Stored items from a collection
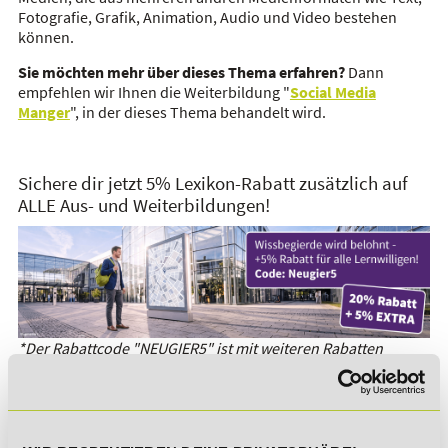
Fotografie, Grafik, Animation, Audio und Video bestehen
können.
Sie möchten mehr über dieses Thema erfahren?
Dann
empfehlen wir Ihnen die Weiterbildung "
Social Media
Manger
", in der dieses Thema behandelt wird.
Sichere dir jetzt 5% Lexikon-Rabatt zusätzlich auf
ALLE Aus- und Weiterbildungen!
*Der Rabattcode "NEUGIER5" ist mit weiteren Rabatten
kombinierbar. Wir informieren dich gern.
Es gibt keine Einträge mit diesem Anfangsbuchstaben.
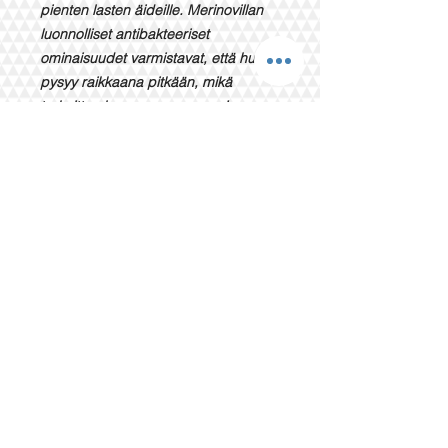
pienten lasten äideille. Merinovillan
luonnolliset antibakteeriset
ominaisuudet varmistavat, että huivi
pysyy raikkaana pitkään, mikä
tarkoittaa harvempaa pesua ja
pidempää tuotteen käyttöikää. Tämä
on sijoitus, joka palvelee useita
kausia säilyttäen ylellisen
ulkonäkönsä ja poikkeukselliset
ominaisuutensa.
Valitsemalla naisten talvihuivi Jessica,
valitset premium-tuotteen, joka
yhdistää korkealaatuisen
valmistuksen, ajattoman muotoilun ja
toiminnallisuuden. Se on erinomainen
lahjavalinta itsellesi tai läheiselle, joka
ilahduttaa vuosien ajan.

What is expected: Quote the entries above word for word. Leave the images out.

Result of the exercise:
Fotografie, Grafik, Animation, Audio und Video bestehen
können.
Sie möchten mehr über dieses Thema erfahren?
Dann
empfehlen wir Ihnen die Weiterbildung "
Social Media
Manger
", in der dieses Thema behandelt wird.
Sichere dir jetzt 5% Lexikon-Rabatt zusätzlich auf
ALLE Aus- und Weiterbildungen!
*Der Rabattcode "NEUGIER5" ist mit weiteren Rabatten
kombinierbar. Wir informieren dich gern.
Es gibt keine Einträge mit diesem Anfangsbuchstaben.
pienten lasten äideille. Merinovillan
luonnolliset antibakteeriset
ominaisuudet varmistavat, että huivi
pysyy raikkaana pitkään, mikä
tarkoittaa harvempaa pesua ja
pidempää tuotteen käyttöikää. Tämä
on sijoitus, joka palvelee useita
kausia säilyttäen ylellisen
ulkonäkönsä ja poikkeukselliset
ominaisuutensa.
Valitsemalla naisten talvihuivi Jessica,
valitset premium-tuotteen, joka
yhdistää korkealaatuisen
valmistuksen, ajattoman muotoilun ja
toiminnallisuuden. Se on erinomainen
lahjavalinta itsellesi tai läheiselle, joka
ilahduttaa vuosien ajan.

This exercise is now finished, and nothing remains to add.